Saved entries
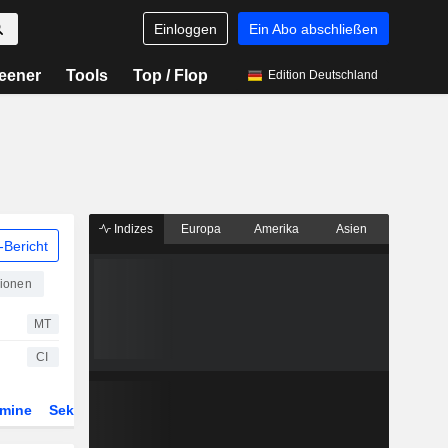
Einloggen
Ein Abo abschließen
eener
Tools
Top / Flop
Edition Deutschland
Indizes
Europa
Amerika
Asien
Bericht
tionen
MT
CI
rmine
Sektor
ETFs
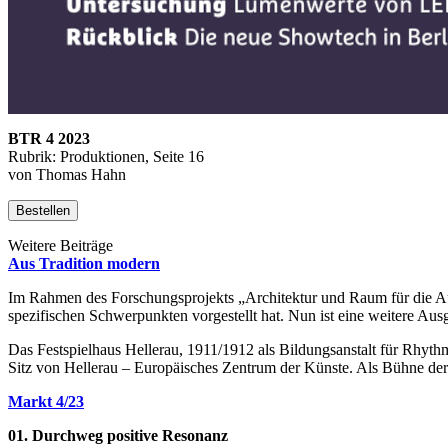
BTR 4 2023
Rubrik: Produktionen, Seite 16
von Thomas Hahn
Bestellen
Weitere Beiträge
Aus Tradition modern
Im Rahmen des Forschungsprojekts „Architektur und Raum für die Auf
spezifischen Schwerpunkten vorgestellt hat. Nun ist eine weitere Au
Das Festspielhaus Hellerau, 1911/1912 als Bildungsanstalt für Rhyt
Sitz von Hellerau – Europäisches Zentrum der Künste. Als Bühne der 
Markt 4/23
01. Durchweg positive Resonanz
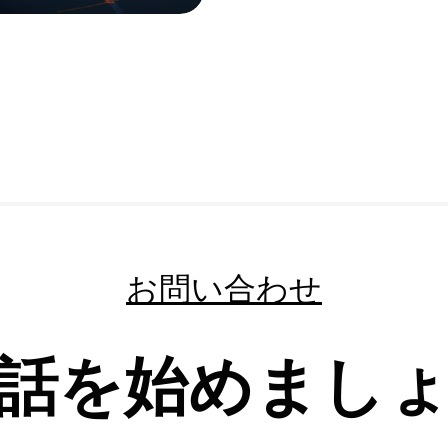
お問い合わせ
話を始めまし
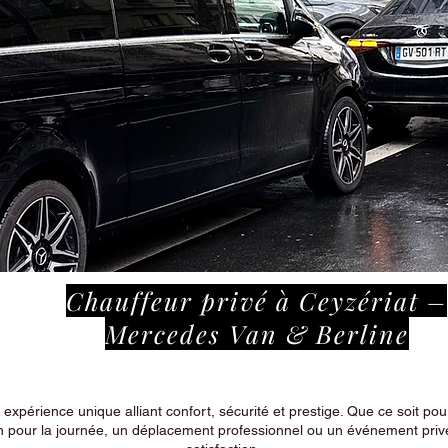
Chauffeur privé à Ceyzériat –
Mercedes Van & Berline
périence unique alliant confort, sécurité et prestige. Que ce soit pour
n pour la journée, un déplacement professionnel ou un événement privé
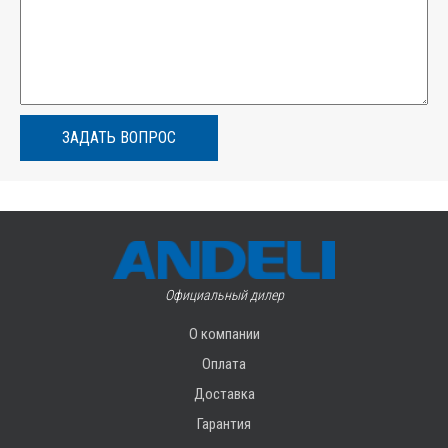
ЗАДАТЬ ВОПРОС
Официальный дилер
О компании
Оплата
Доставка
Гарантия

> [What to do]
I would like an exact copy of the lines from the one holding "01. Durchweg positive Resonanz" through the last line of the entries above, with the pictures left out.

> [Output]
01. Durchweg positive Resonanz
お問い合わせ
話を始めまし
Chauffeur privé à Ceyzériat –
Mercedes Van & Berline
périence unique alliant confort, sécurité et prestige. Que ce soit pour
n pour la journée, un déplacement professionnel ou un événement privé
ЗАДАТЬ ВОПРОС
Официальный дилер
О компании
Оплата
Доставка
Гарантия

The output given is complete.